*Try it*.
From the first line of the data below through the line bearing "続バッテリー、6インチディスプレイ電子", reproduce each line exactly; do not include pictures.

....

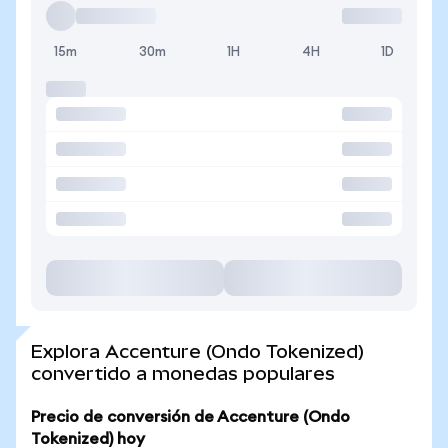
15m
30m
1H
4H
1D
Explora Accenture (Ondo Tokenized)
convertido a monedas populares
Precio de conversión de Accenture (Ondo
Tokenized) hoy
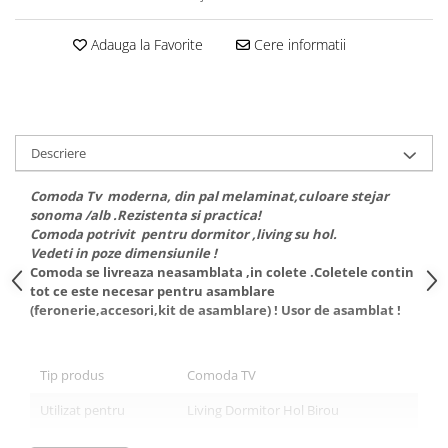
Adauga la Favorite
Cere informatii
Descriere
Comoda Tv moderna, din pal melaminat,culoare stejar
sonoma /alb .Rezistenta si practica!
Comoda potrivit pentru dormitor ,living su hol.
Vedeti in poze dimensiunile !
Comoda se livreaza neasamblata ,in colete .Coletele contin
tot ce este necesar pentru asamblare
(feronerie,accesori,kit de asamblare) ! Usor de asamblat !
Tip produs
Comoda TV
Utilizat pentru
Living Dormitor Hol Birou
Stil
Traditional Modern Vintage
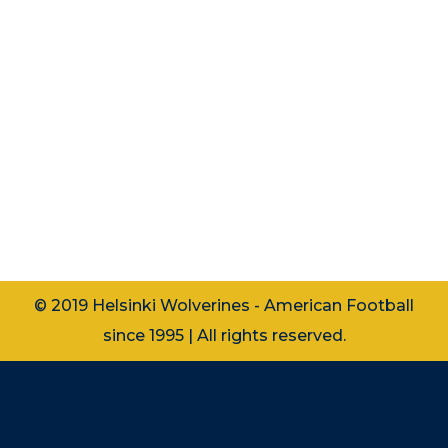
Sunnuntaina 6.8. pelattiin U17 SM-
sarjan toinen kierros. Brahen kentällä
kohtasivat paikallispelissä kotijoukkue
Wolverines ja Helsinki Roosters. Stadin
herruudesta taisteltiin alusta lähtien
mustelmia pelkäämättä ja
pistesuoritukset olivat tiukoissa
joukkueiden puolustusten pitäessä…
© 2019 Helsinki Wolverines - American Football
since 1995 | All rights reserved.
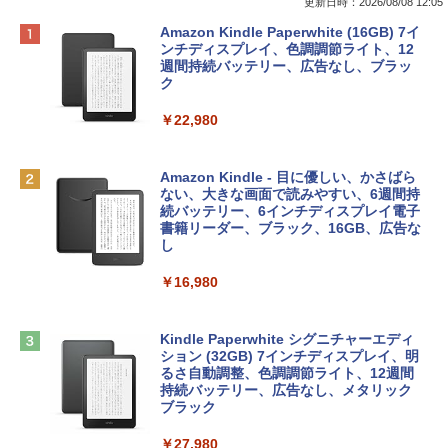
更新日時：2026/08/08 12:05
Apple 2026 MacBook Neo A18 Proチッ
Robloxギフトカード - 800 Robux 【限
生成AIパスポート公式テキスト 第４版
Amazon Kindle Paperwhite (16GB) 7イ
プ搭載13インチノートブック：AIとAppl
定バーチャルアイテムを含む】 【オンラ
ンチディスプレイ、色調調節ライト、12
e Intelligenceのために設計、Liquid Ret
インゲームコード】 ロブロックス | オン
週間持続バッテリー、広告なし、ブラッ
￥1,766
inaディスプレイ、8GBユニファイドメモ
ラインコード版
ク
リ、256GB SSDストレージ、1080p Fac
eTime HDカメラ - インディゴ
￥1,300
￥22,980
￥119,800
AIイラスト表現辞典: 思い通りの絵を引き
出す プロンプトの言葉 AI画像生成シリー
Robloxギフトカード - 1000 Robux 【限
Amazon Kindle - 目に優しい、かさばら
ズ (はぴーイラストLabo)
定バーチャルアイテムを含む】 【オンラ
ない、大きな画面で読みやすい、6週間持
tomtoc 360°保護 15.6 16インチ パソコ
インゲームコード】 ロブロックス |オン
続バッテリー、6インチディスプレイ電子
ンケース Dell NEC Lavie ASUS HP dyna
ラインコード版
書籍リーダー、ブラック、16GB、広告な
￥480
book Lenovo対応
し
￥1,600
￥2,952
￥16,980
ClaudeCode いちばんやさしい 教科書:
非エンジニア 初心者 素人 でも安心 使い
方 マニュアル AI副業にもコンテンツ作成
Microsoft Office Home & Business 202
にもKindle出版にも！ 非エンジニアのた
Apple 2026 MacBook Air M5チップ搭載
4(最新 永続版)|オンラインコード版|Wind
Kindle Paperwhite シグニチャーエディ
めのAIコーディング入門シリーズ
13インチノートブック：AIとApple Intell
ows11、10/mac対応|PC2台
ション (32GB) 7インチディスプレイ、明
igence、13.6インチLiquid Retinaディ
るさ自動調整、色調調節ライト、12週間
スプレイ、16GBユニファイドメモリ、1
持続バッテリー、広告なし、メタリック
￥99
￥39,582
TB SSDストレージ、12MPセンターフレ
ブラック
ームカメラ、日本語キーボード、Touch I
D - シルバー
￥27,980
1冊ですべて身につくHTML & CSSとWe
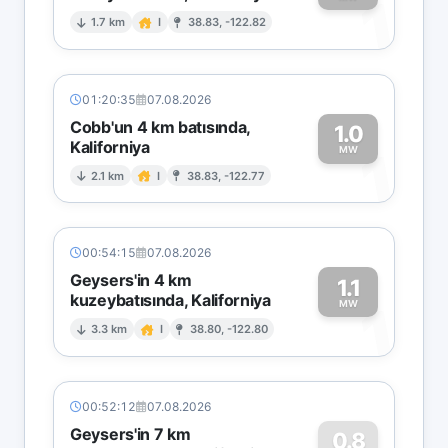
1
1.7 km
I
38.83, -122.82
01:20:35
07.08.2026
Cobb'un 4 km batısında,
1.0
Kaliforniya
1
MW
2.1 km
I
38.83, -122.77
00:54:15
07.08.2026
Geysers'in 4 km
1.1
kuzeybatısında, Kaliforniya
1
MW
3.3 km
I
38.80, -122.80
00:52:12
07.08.2026
Geysers'in 7 km
0.8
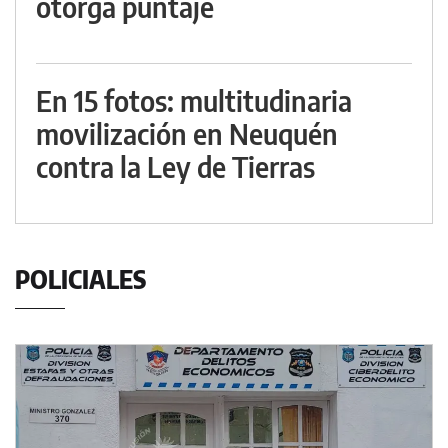
otorga puntaje
En 15 fotos: multitudinaria
movilización en Neuquén
contra la Ley de Tierras
POLICIALES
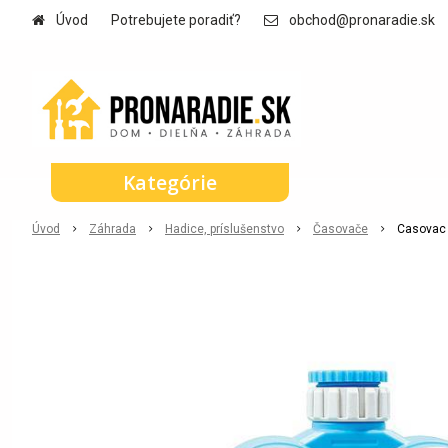
Úvod
Potrebujete poradiť?
obchod@pronaradie.sk
Kategórie
Úvod
Záhrada
Hadice, príslušenstvo
Časovače
Casovac 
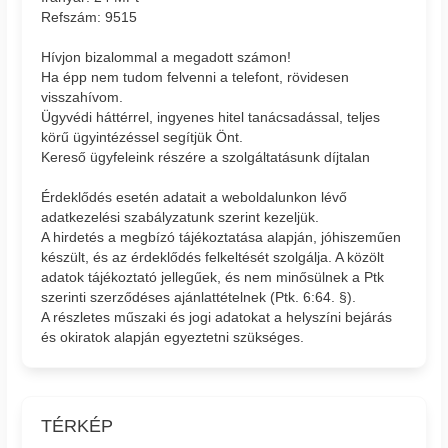
Refszám: 9515
Hívjon bizalommal a megadott számon!
Ha épp nem tudom felvenni a telefont, rövidesen
visszahívom.
Ügyvédi háttérrel, ingyenes hitel tanácsadással, teljes
körű ügyintézéssel segítjük Önt.
Kereső ügyfeleink részére a szolgáltatásunk díjtalan
Érdeklődés esetén adatait a weboldalunkon lévő
adatkezelési szabályzatunk szerint kezeljük.
A hirdetés a megbízó tájékoztatása alapján, jóhiszeműen
készült, és az érdeklődés felkeltését szolgálja. A közölt
adatok tájékoztató jellegűek, és nem minősülnek a Ptk
szerinti szerződéses ajánlattételnek (Ptk. 6:64. §).
A részletes műszaki és jogi adatokat a helyszíni bejárás
és okiratok alapján egyeztetni szükséges.
TÉRKÉP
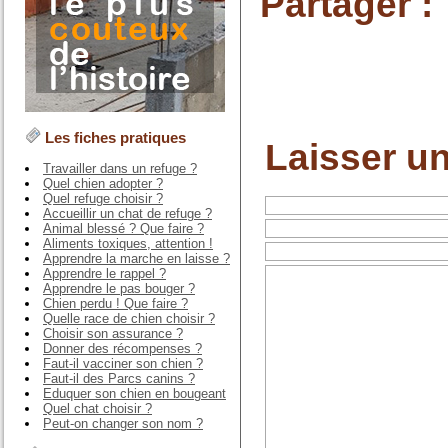
Partager :
Les fiches pratiques
Laisser u
Travailler dans un refuge ?
Quel chien adopter ?
Quel refuge choisir ?
Accueillir un chat de refuge ?
Animal blessé ? Que faire ?
Aliments toxiques, attention !
Apprendre la marche en laisse ?
Apprendre le rappel ?
Apprendre le pas bouger ?
Chien perdu ! Que faire ?
Quelle race de chien choisir ?
Choisir son assurance ?
Donner des récompenses ?
Faut-il vacciner son chien ?
Faut-il des Parcs canins ?
Eduquer son chien en bougeant
Quel chat choisir ?
Peut-on changer son nom ?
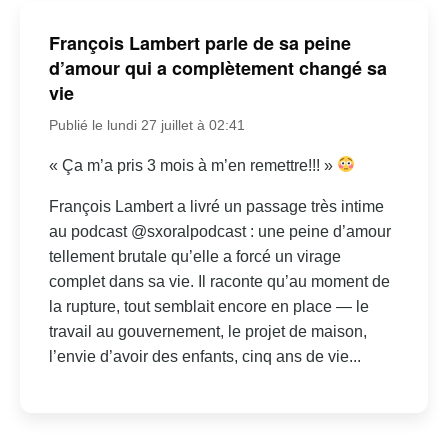
François Lambert parle de sa peine
d’amour qui a complètement changé sa
vie
Publié le lundi 27 juillet à 02:41
« Ça m’a pris 3 mois à m’en remettre!!! »
François Lambert a livré un passage très intime
au podcast @sxoralpodcast : une peine d’amour
tellement brutale qu’elle a forcé un virage
complet dans sa vie. Il raconte qu’au moment de
la rupture, tout semblait encore en place — le
travail au gouvernement, le projet de maison,
l’envie d’avoir des enfants, cinq ans de vie...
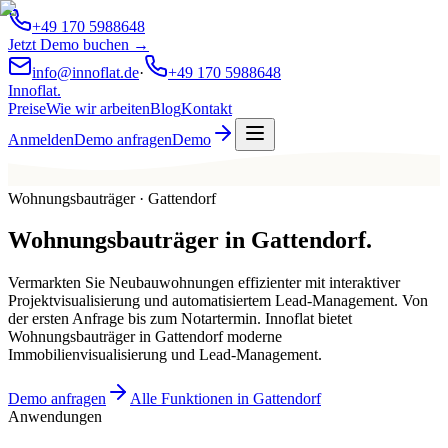
+49 170 5988648
Jetzt Demo buchen →
info@innoflat.de
·
+49 170 5988648
Innoflat
.
Preise
Wie wir arbeiten
Blog
Kontakt
Anmelden
Demo anfragen
Demo
Wohnungsbauträger · Gattendorf
Wohnungsbauträger
in
Gattendorf
.
Vermarkten Sie Neubauwohnungen effizienter mit interaktiver
Projektvisualisierung und automatisiertem Lead-Management. Von
der ersten Anfrage bis zum Notartermin. Innoflat bietet
Wohnungsbauträger in Gattendorf moderne
Immobilienvisualisierung und Lead-Management.
Demo anfragen
Alle Funktionen in Gattendorf
Anwendungen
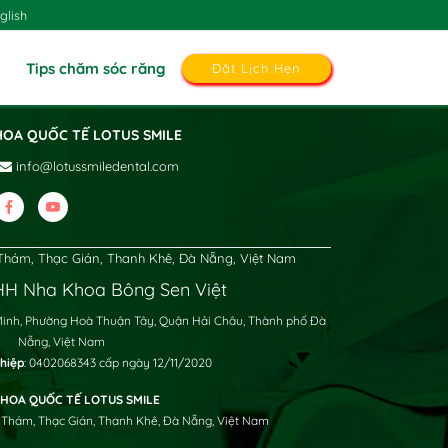
glish
Tips chăm sóc răng
Đặt Lịch Hẹn
HOA QUỐC TẾ LOTUS SMILE
info@lotussmiledental.com
hám, Thạc Gián, Thanh Khê, Đà Nẵng, Việt Nam
H Nha Khoa Bông Sen Việt
Minh, Phường Hoà Thuận Tây, Quận Hải Châu, Thành phố Đà
Nẵng, Việt Nam
hiệp
: 0402068343 cấp ngày 12/11/2020
HOA QUỐC TẾ LOTUS SMILE
 Thám, Thạc Gián, Thanh Khê, Đà Nẵng, Việt Nam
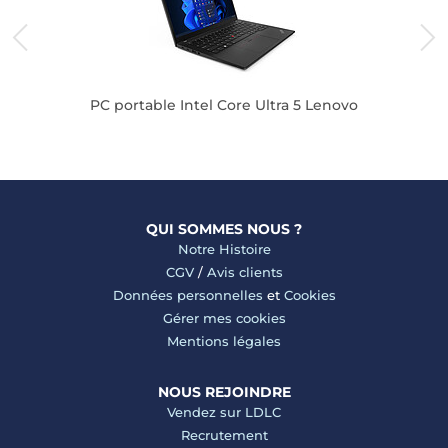
PC portable Intel Core Ultra 5 Lenovo
QUI SOMMES NOUS ?
Notre Histoire
CGV
/
Avis clients
Données personnelles
et
Cookies
Gérer mes cookies
Mentions légales
NOUS REJOINDRE
Vendez sur LDLC
Recrutement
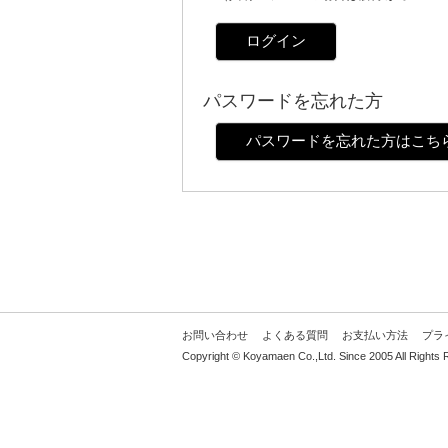
ログイン
パスワードを忘れた方
パスワードを忘れた方はこち
お問い合わせ
よくある質問
お支払い方法
プラ
Copyright © Koyamaen Co.,Ltd. Since 2005 All Rights 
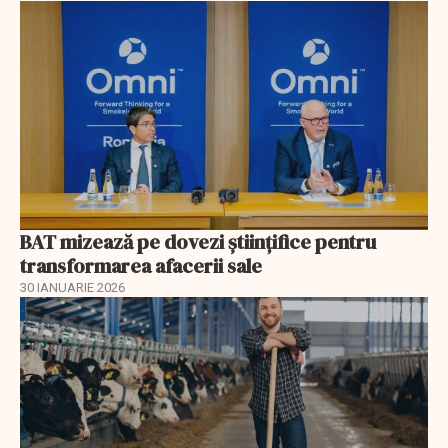
BAT mizează pe dovezi științifice pentru
transformarea afacerii sale
30 IANUARIE 2026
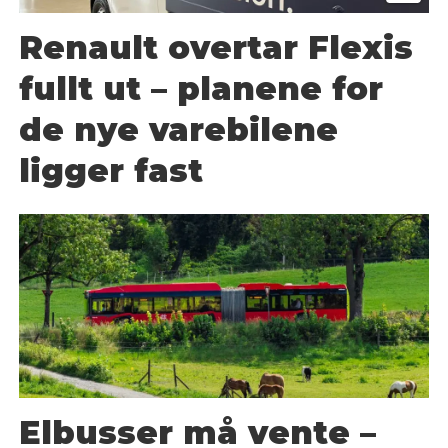
Renault overtar Flexis
fullt ut – planene for
de nye varebilene
ligger fast
Elbusser må vente –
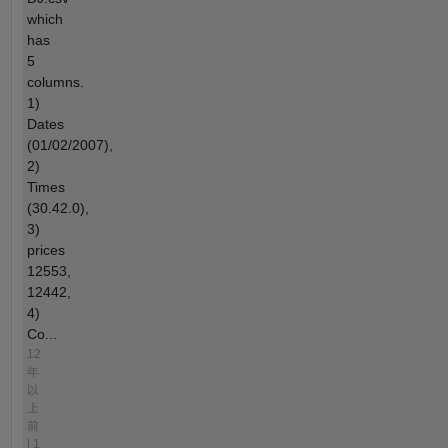
which
has
5
columns.
1)
Dates
(01/02/2007),
2)
Times
(30.42.0),
3)
prices
12553,
12442,
4)
Co...
12
年
以
上
前
| 1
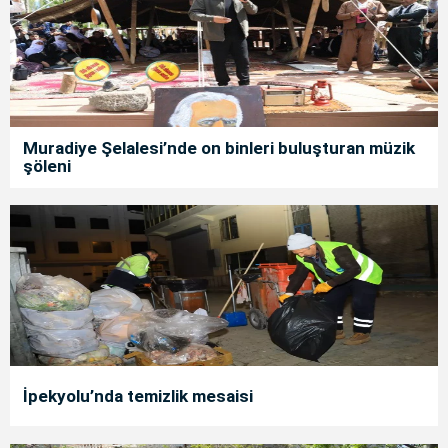
Muradiye Şelalesi’nde on binleri buluşturan müzik
şöleni
İpekyolu’nda temizlik mesaisi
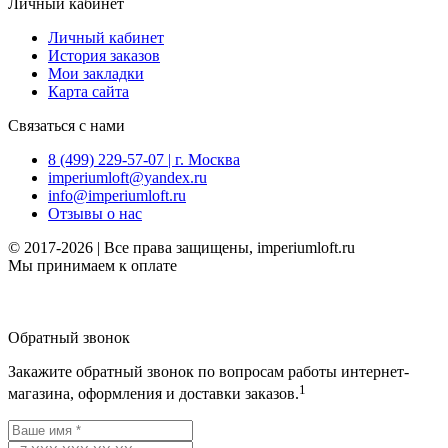
Личный кабинет
Личный кабинет
История заказов
Мои закладки
Карта сайта
Связаться с нами
8 (499) 229-57-07 | г. Москва
imperiumloft@yandex.ru
info@imperiumloft.ru
Отзывы о нас
© 2017-2026 | Все права защищены, imperiumloft.ru
Мы принимаем к оплате
Обратный звонок
Закажите обратный звонок по вопросам работы интернет-
1
магазина, оформления и доставки заказов.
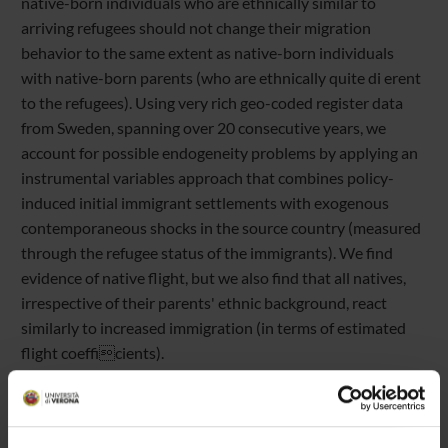
native-born individuals who are ethnically similar to
arriving refugees should not change their migration
behavior to the same extent as native-born individuals
with native-born parents (who are ethnically quite di erent
to the refugees). Using very rich geo-coded register data
from Sweden, spanning over 20 consecutive years, we
account for possible endogeneity problems by applying an
instrumental variables approach that combines policy-
induced initial immigrant settlements with exogenous
contemporaneous shocks in the source country (measured
through the refugee status of the immigrants). We find
evidence of native flight, but we also find that all natives,
irrespective of their parents' ethnic background, react
similarly to increased immigration (in terms of estimated
flight coefficients).
Our results therefore indicate that preference for ethnically
homogeneous neighborhoods is not the dominant channel
creating flight. Instead our estimates indicate that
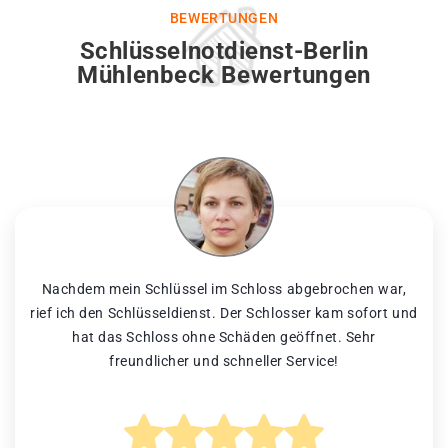
BEWERTUNGEN
Schlüsselnotdienst-Berlin
Mühlenbeck Bewertungen
Nachdem mein Schlüssel im Schloss abgebrochen war,
rief ich den Schlüsseldienst. Der Schlosser kam sofort und
hat das Schloss ohne Schäden geöffnet. Sehr
freundlicher und schneller Service!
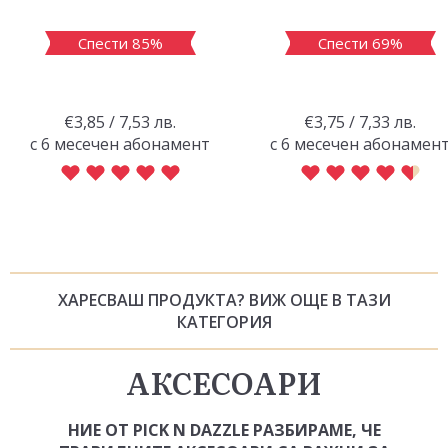
Спести 85%
Спести 69%
€3,85 / 7,53 лв.
€3,75 / 7,33 лв.
с 6 месечен абонамент
с 6 месечен абонамен
ХАРЕСВАШ ПРОДУКТА? ВИЖ ОЩЕ В ТАЗИ
КАТЕГОРИЯ
АКСЕСОАРИ
НИЕ ОТ PICK N DAZZLE РАЗБИРАМЕ, ЧЕ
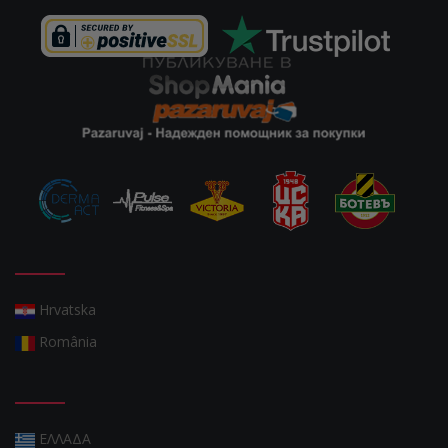
Hrvatska
România
ΕΛΛΑΔΑ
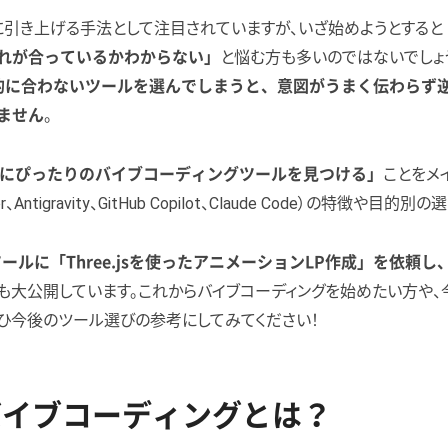
引き上げる手法として注目されていますが、いざ始めようとすると
と悩む方も多いのではないでしょ
れが合っているかわからない」
的に合わないツールを選んでしまうと、意図がうまく伝わらず
。
ません
ことをメ
にぴったりのバイブコーディングツールを見つける」
、Antigravity、GitHub Copilot、Claude Code）の特徴や目
ールに「Three.jsを使ったアニメーションLP作成」を依頼
も大公開しています。これからバイブコーディングを始めたい方や、今
ひ今後のツール選びの参考にしてみてください！
バイブコーディングとは？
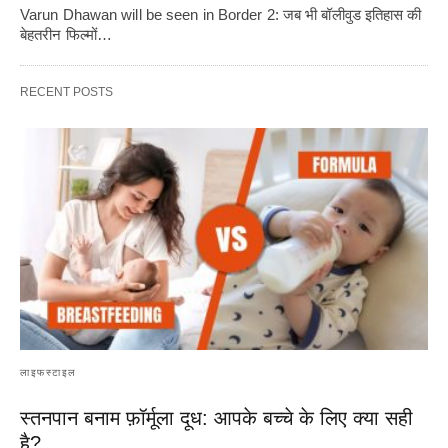
Varun Dhawan will be seen in Border 2: जब भी बॉलीवुड इतिहास की
बेहतरीन फिल्मों…
RECENT POSTS
लाइफस्टाइल
स्तनपान बनाम फ़ॉर्मूला दूध: आपके बच्चे के लिए क्या सही
है?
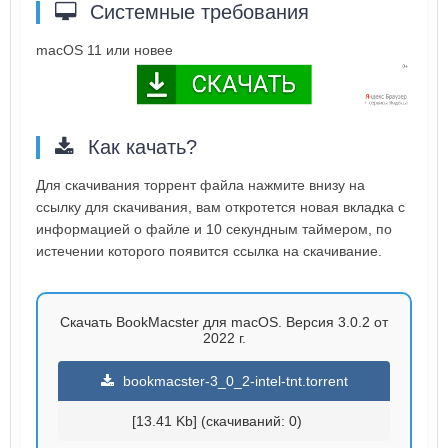
Системные требования
macOS 11 или новее
Как качать?
Для скачивания торрент файла нажмите внизу на
ссылку для скачивания, вам откротется новая вкладка с
информацией о файле и 10 секундным таймером, по
истечении которого появится ссылка на скачивание.
Скачать BookMacster для macOS. Версия 3.0.2 от
2022 г.
bookmacster-3_0_2-intel-tnt.torrent
[13.41 Kb] (cкачиваний: 0)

....

*Exercise solution*.
15m
30m
1H
4H
1D
Explora Accenture (Ondo Tokenized)
convertido a monedas populares
Precio de conversión de Accenture (Ondo
Tokenized) hoy
Adauga la Favorite
Cere informatii
Descriere
Comoda Tv moderna, din pal melaminat,culoare stejar
sonoma /alb .Rezistenta si practica!
Comoda potrivit pentru dormitor ,living su hol.
Vedeti in poze dimensiunile !
Comoda se livreaza neasamblata ,in colete .Coletele contin
tot ce este necesar pentru asamblare
(feronerie,accesori,kit de asamblare) ! Usor de asamblat !
Tip produs
Comoda TV
Utilizat pentru
Living Dormitor Hol Birou
Stil
Traditional Modern Vintage
Sunnuntaina 6.8. pelattiin U17 SM-
sarjan toinen kierros. Brahen kentällä
kohtasivat paikallispelissä kotijoukkue
Wolverines ja Helsinki Roosters. Stadin
herruudesta taisteltiin alusta lähtien
mustelmia pelkäämättä ja
pistesuoritukset olivat tiukoissa
joukkueiden puolustusten pitäessä…
© 2019 Helsinki Wolverines - American Football
since 1995 | All rights reserved.
更新日時：2026/08/08 12:05
Apple 2026 MacBook Neo A18 Proチッ
Robloxギフトカード - 800 Robux 【限
生成AIパスポート公式テキスト 第４版
Amazon Kindle Paperwhite (16GB) 7イ
プ搭載13インチノートブック：AIとAppl
定バーチャルアイテムを含む】 【オンラ
ンチディスプレイ、色調調節ライト、12
e Intelligenceのために設計、Liquid Ret
インゲームコード】 ロブロックス | オン
週間持続バッテリー、広告なし、ブラッ
￥1,766
inaディスプレイ、8GBユニファイドメモ
ラインコード版
ク
リ、256GB SSDストレージ、1080p Fac
eTime HDカメラ - インディゴ
￥1,300
￥22,980
￥119,800
AIイラスト表現辞典: 思い通りの絵を引き
出す プロンプトの言葉 AI画像生成シリー
Robloxギフトカード - 1000 Robux 【限
Amazon Kindle - 目に優しい、かさばら
ズ (はぴーイラストLabo)
定バーチャルアイテムを含む】 【オンラ
ない、大きな画面で読みやすい、6週間持
tomtoc 360°保護 15.6 16インチ パソコ
インゲームコード】 ロブロックス |オン
続バッテリー、6インチディスプレイ電子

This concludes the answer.